I don't think there has been a time in my life, at least since I was a eleven or twelve, that I haven't been in the middle of a book. I finished Stephen King's Under the Dome this morning, by the afternoon I was reading Paul Auster's The Music of Chance. I don't read as much as I used to. I am a better reader now, I see more and I am more critical, but I don't delve into them like I did when I was younger. The reasons for this are varied. For one, television is much better than it used to be. I avoided television most of my life because it was mostly very bad. But once shows like Madmen, The Wire and The Walking Dead started hitting the airwaves, I started paying more attention. Also, the internet has a lot to do with it. I am not reading full length books because the Net has so much quality stuff to read at my fingertips (and some not so much). I think I have maintained the same amount of quality of what I am reading, regardless of the medium. I can download this month 's Harper's Magazine onto my iPad whenever I want it. Not a bad thing at all.

I had given up on Stephen King novels long ago. I discovered him when I was in the ninth grade when the mini-series of Salem's Lot, starring David Soul, came on television. I ran out and bought the novel and read it quickly. When I hear sounds by my window at night, I still think of the child vampire tapping and it still freaks me out a little. This was his second novel, so I then read his first novel, Carrie, which I had already seen the Brian De Palma film. I was then reading his books as they came out, The Shining, Night Shift, The Stand and The Dead Zone. I loved them all. It was after reading The Fire Starter, I decided to stop reading him. I was a teenager, and I thought (as teenagers often do) that I was too good for this. I should be reading literature. It wasn't until I was in college that I picked him up again as some good summer reading. I read Different Seasons, Pet Sematary and half of Christine. Different Seasons was one of his best while the other two were horrendous. I had to stop half way through Christine because I was so annoyed. A haunted car? Really? I was seeing a formula that I didn't like. I stopped reading him then and hadn't read a word of his since, until now. I often wonder if I reread some of his old stuff, now that I am a better reader, if I'd like them as much as I did when I was a kid. But why ruin a good thing? Now, they are just a pleasant memory which is a good thing.

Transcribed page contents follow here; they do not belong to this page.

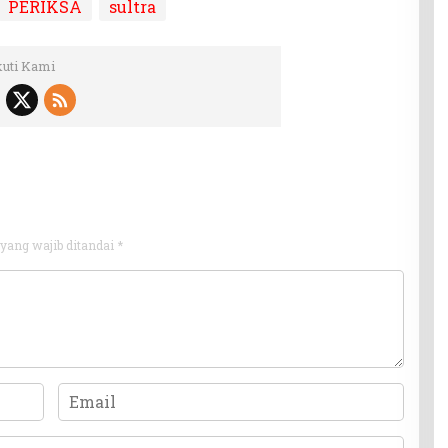
PERIKSA
sultra
kuti Kami
yang wajib ditandai
*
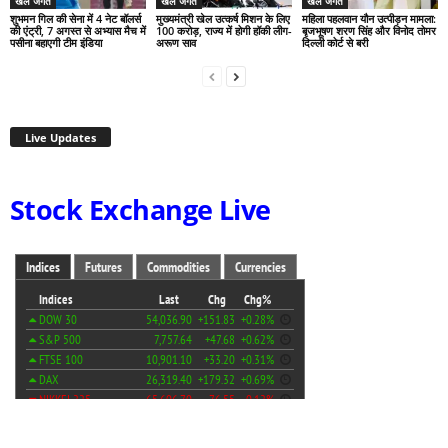
खेल जगत
खेल जगत
खेल जगत
शुभमन गिल की सेना में 4 नेट बॉलर्स
मुख्यमंत्री खेल उत्कर्ष मिशन के लिए
महिला पहलवान यौन उत्पीड़न मामला:
की एंट्री, 7 अगस्त से अभ्यास मैच में
100 करोड़, राज्य में होगी हॉकी लीग-
बृजभूषण शरण सिंह और विनोद तोमर
पसीना बहाएगी टीम इंडिया
अरूण साव
दिल्ली कोर्ट से बरी
Live Updates
Stock Exchange Live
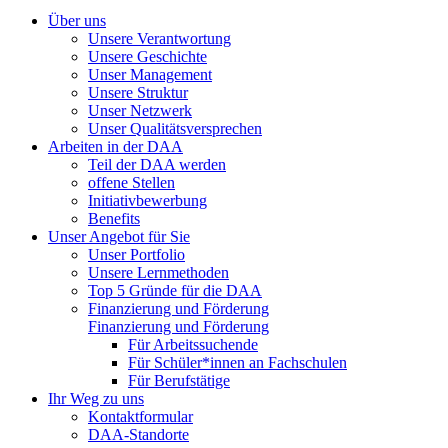
Über uns
Unsere Verantwortung
Unsere Geschichte
Unser Management
Unsere Struktur
Unser Netzwerk
Unser Qualitätsversprechen
Arbeiten in der DAA
Teil der DAA werden
offene Stellen
Initiativbewerbung
Benefits
Unser Angebot für Sie
Unser Portfolio
Unsere Lernmethoden
Top 5 Gründe für die DAA
Finanzierung und Förderung
Finanzierung und Förderung
Für Arbeitssuchende
Für Schüler*innen an Fachschulen
Für Berufstätige
Ihr Weg zu uns
Kontaktformular
DAA-Standorte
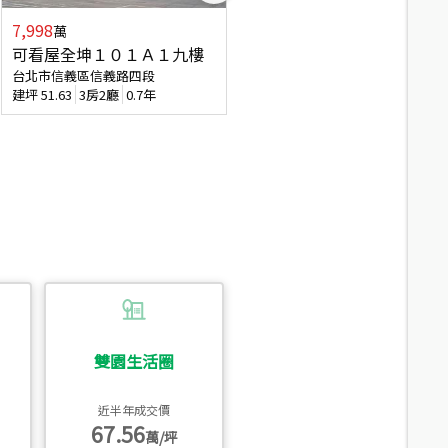
7,998
3,800
萬
萬
可看屋全坤１０１Ａ１九樓
信義區大空間美寓
台北市信義區信義路四段
台北市信義區大道路
建坪
51.63
3房2廳
0.7年
建坪
39.62
6房4廳(含加蓋)
51.9
雙園生活圈
近半年成交價
67.56
萬/坪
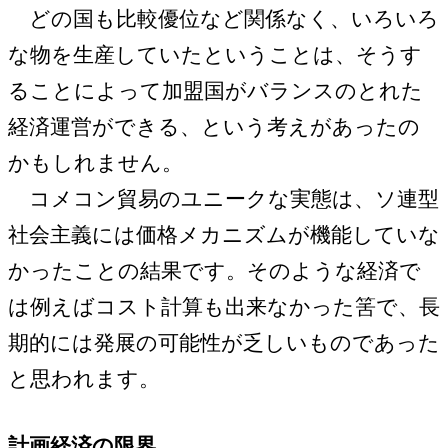
どの国も比較優位など関係なく、いろいろ
な物を生産していたということは、そうす
ることによって加盟国がバランスのとれた
経済運営ができる、という考えがあったの
かもしれません。
コメコン貿易のユニークな実態は、ソ連型
社会主義には価格メカニズムが機能していな
かったことの結果です。そのような経済で
は例えばコスト計算も出来なかった筈で、長
期的には発展の可能性が乏しいものであった
と思われます。
計画経済の限界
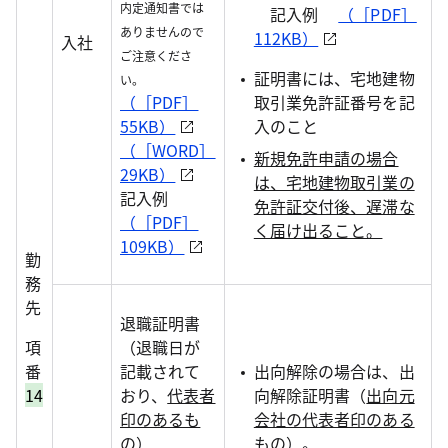
内定通知書では
記入例
（［PDF］
ありませんので
112KB）
入社
ご注意くださ
証明書には、宅地建物
い。
（［PDF］
取引業免許証番号を記
55KB）
入のこと
（［WORD］
新規免許申請の場合
29KB）
は、宅地建物取引業の
記入例
免許証交付後、遅滞な
（［PDF］
く届け出ること。
109KB）
勤
務
先
退職証明書
項
（退職日が
番
記載されて
出向解除の場合は、出
14
おり、
代表者
向解除証明書（
出向元
印のあるも
会社の代表者印のある
の
）
もの
）。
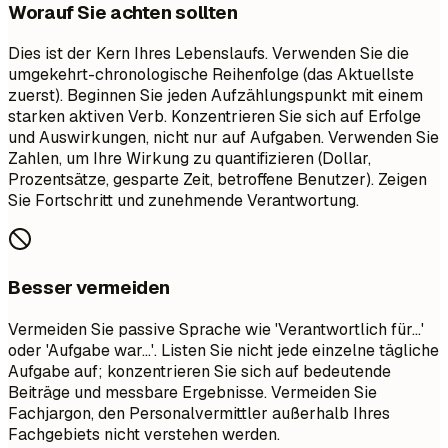
Worauf Sie achten sollten
Dies ist der Kern Ihres Lebenslaufs. Verwenden Sie die
umgekehrt-chronologische Reihenfolge (das Aktuellste
zuerst). Beginnen Sie jeden Aufzählungspunkt mit einem
starken aktiven Verb. Konzentrieren Sie sich auf Erfolge
und Auswirkungen, nicht nur auf Aufgaben. Verwenden Sie
Zahlen, um Ihre Wirkung zu quantifizieren (Dollar,
Prozentsätze, gesparte Zeit, betroffene Benutzer). Zeigen
Sie Fortschritt und zunehmende Verantwortung.
Besser vermeiden
Vermeiden Sie passive Sprache wie 'Verantwortlich für...'
oder 'Aufgabe war...'. Listen Sie nicht jede einzelne tägliche
Aufgabe auf; konzentrieren Sie sich auf bedeutende
Beiträge und messbare Ergebnisse. Vermeiden Sie
Fachjargon, den Personalvermittler außerhalb Ihres
Fachgebiets nicht verstehen werden.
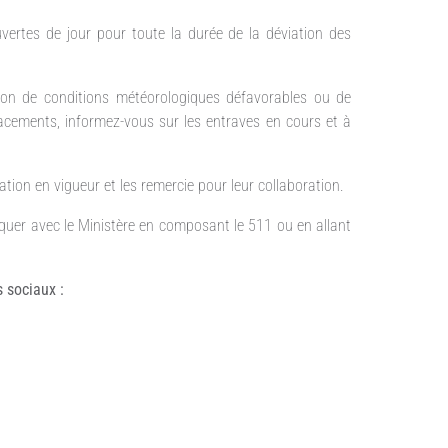
uvertes de jour pour toute la durée de la déviation des
ison de conditions météorologiques défavorables ou de
lacements, informez-vous sur les entraves en cours et à
ation en vigueur et les remercie pour leur collaboration.
quer avec le Ministère en composant le 511 ou en allant
 sociaux :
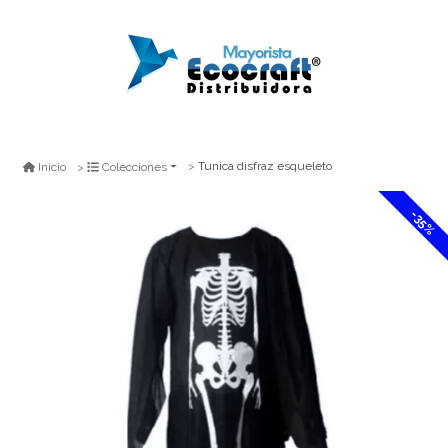
Tunica disfraz esqueleto
Inicio
Colecciones
-35%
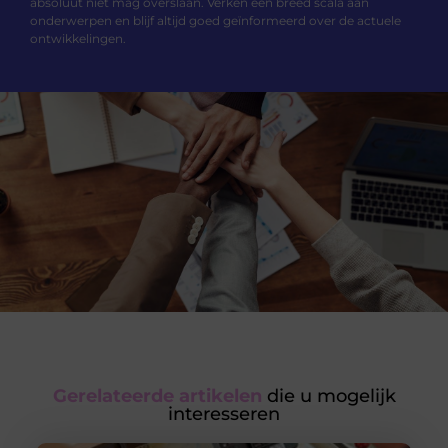
absoluut niet mag overslaan. Verken een breed scala aan
onderwerpen en blijf altijd goed geïnformeerd over de actuele
ontwikkelingen.
Gerelateerde artikelen
die u mogelijk
interesseren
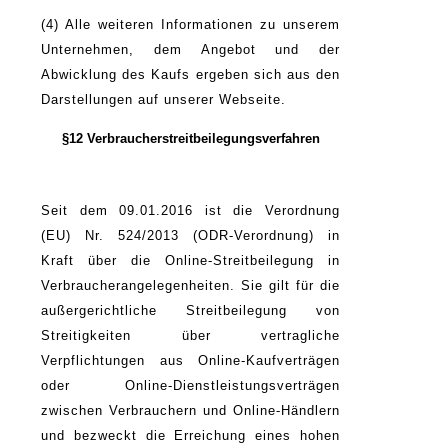
(4) Alle weiteren Informationen zu unserem
Unternehmen, dem Angebot und der
Abwicklung des Kaufs ergeben sich aus den
Darstellungen auf unserer Webseite.
§12 Verbraucherstreitbeilegungsverfahren
Seit dem 09.01.2016 ist die Verordnung
(EU) Nr. 524/2013 (ODR-Verordnung) in
Kraft über die Online-Streitbeilegung in
Verbraucherangelegenheiten. Sie gilt für die
außergerichtliche Streitbeilegung von
Streitigkeiten über vertragliche
Verpflichtungen aus Online-Kaufverträgen
oder Online-Dienstleistungsverträgen
zwischen Verbrauchern und Online-Händlern
und bezweckt die Erreichung eines hohen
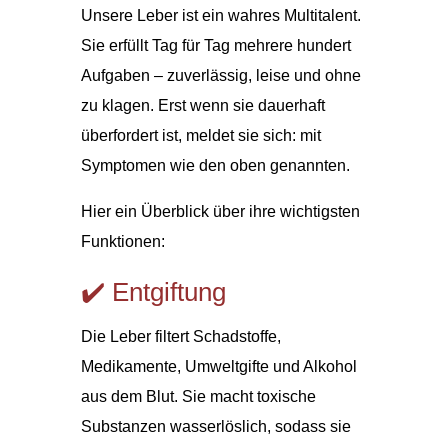
Unsere Leber ist ein wahres Multitalent.
Sie erfüllt Tag für Tag mehrere hundert
Aufgaben – zuverlässig, leise und ohne
zu klagen. Erst wenn sie dauerhaft
überfordert ist, meldet sie sich: mit
Symptomen wie den oben genannten.
Hier ein Überblick über ihre wichtigsten
Funktionen:
✔️ Entgiftung
Die Leber filtert Schadstoffe,
Medikamente, Umweltgifte und Alkohol
aus dem Blut. Sie macht toxische
Substanzen wasserlöslich, sodass sie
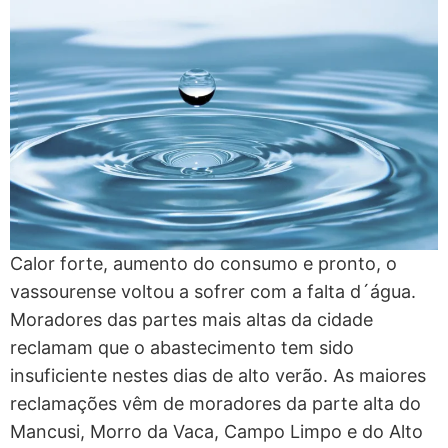
Calor forte, aumento do consumo e pronto, o
vassourense voltou a sofrer com a falta d´água.
Moradores das partes mais altas da cidade
reclamam que o abastecimento tem sido
insuficiente nestes dias de alto verão. As maiores
reclamações vêm de moradores da parte alta do
Mancusi, Morro da Vaca, Campo Limpo e do Alto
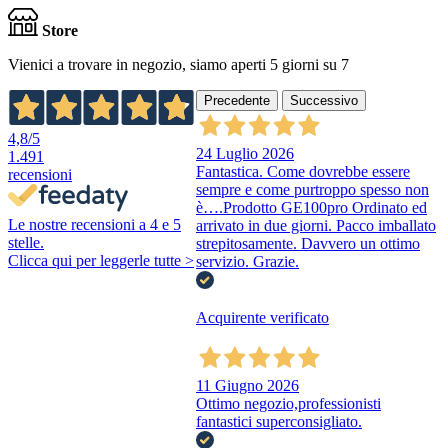
Store
Vienici a trovare in negozio, siamo aperti 5 giorni su 7
Precedente
Successivo
4,8
/5
24 Luglio 2026
1.491
Fantastica. Come dovrebbe essere
recensioni
sempre e come purtroppo spesso non
è….Prodotto GE100pro Ordinato ed
Le nostre recensioni a 4 e 5
arrivato in due giorni. Pacco imballato
stelle.
strepitosamente. Davvero un ottimo
Clicca qui per leggerle tutte >
servizio. Grazie.
Acquirente verificato
11 Giugno 2026
Ottimo negozio,professionisti
fantastici superconsigliato.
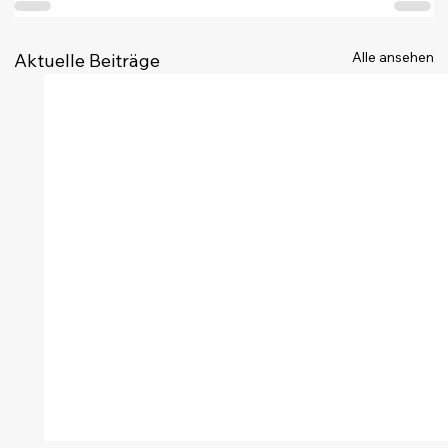
Alle ansehen
Aktuelle Beiträge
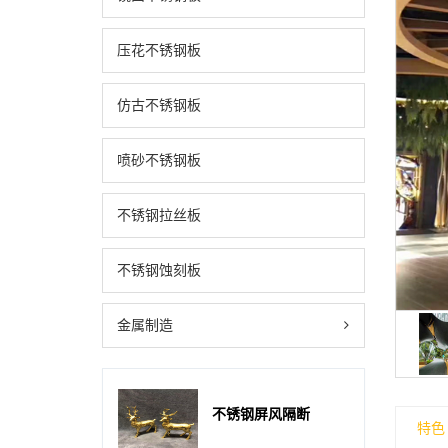
压花不锈钢板
仿古不锈钢板
喷砂不锈钢板
不锈钢拉丝板
不锈钢蚀刻板
金属制造
不锈钢屏风隔断
特色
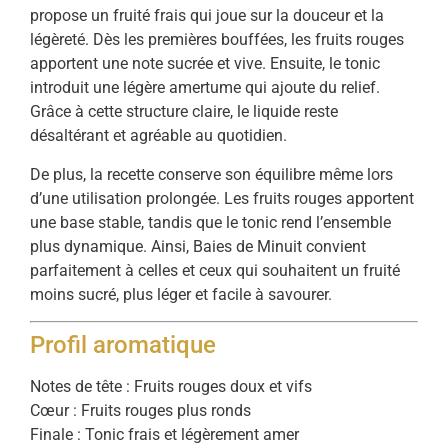
propose un fruité frais qui joue sur la douceur et la
légèreté. Dès les premières bouffées, les fruits rouges
apportent une note sucrée et vive. Ensuite, le tonic
introduit une légère amertume qui ajoute du relief.
Grâce à cette structure claire, le liquide reste
désaltérant et agréable au quotidien.
De plus, la recette conserve son équilibre même lors
d’une utilisation prolongée. Les fruits rouges apportent
une base stable, tandis que le tonic rend l’ensemble
plus dynamique. Ainsi, Baies de Minuit convient
parfaitement à celles et ceux qui souhaitent un fruité
moins sucré, plus léger et facile à savourer.
Profil aromatique
Notes de tête : Fruits rouges doux et vifs
Cœur : Fruits rouges plus ronds
Finale : Tonic frais et légèrement amer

This summer I picked up Under the Dome at a yard sale for a dollar. It is a 1074 page tome that if I place on my passenger seat, my car tells me it needs a seat belt. It is huge. I had been told by a friend that I would like this one because finally King wrote something that could be considered literature. This excited me. It had been about three decades since I had read anything by him. It took me about three months to read it. Literature? I would say not, but it was a good read. I have read many good books that are probably not literature, but are simply good books. I would say that I enjoyed it but I am not going around recommending it.

I need to point out that I am in awe of Mr. King. I have no difficulty writing and coming up with great ideas and even characters, but I find plot to be horribly difficult. To arrange a piece of writing in a comprehensive story, to maintain it in an interesting narrative and consistent voice, I cannot imagine how he does it again and again. I have tried and I can't, not yet anyway. This story follows approximately 30 characters as they go about their business, for 8 days, after a mysterious dome covers their town. It is listed as science fiction but it is mostly a study of inner workings of a small town, surrounded by the dome, they can only rely on each other. How dependent are we on the outside world? Apparently very, at least according to Under the Dome. A power mad local politician, Big Jim, becomes a dictator within a few days by hoarding the propane supply, the only power supply, and demagoguing the most fearful of the town's citizens into a mob.  "A town is like a body, it seeks drugs to make it feel better." Big Jim is that drug.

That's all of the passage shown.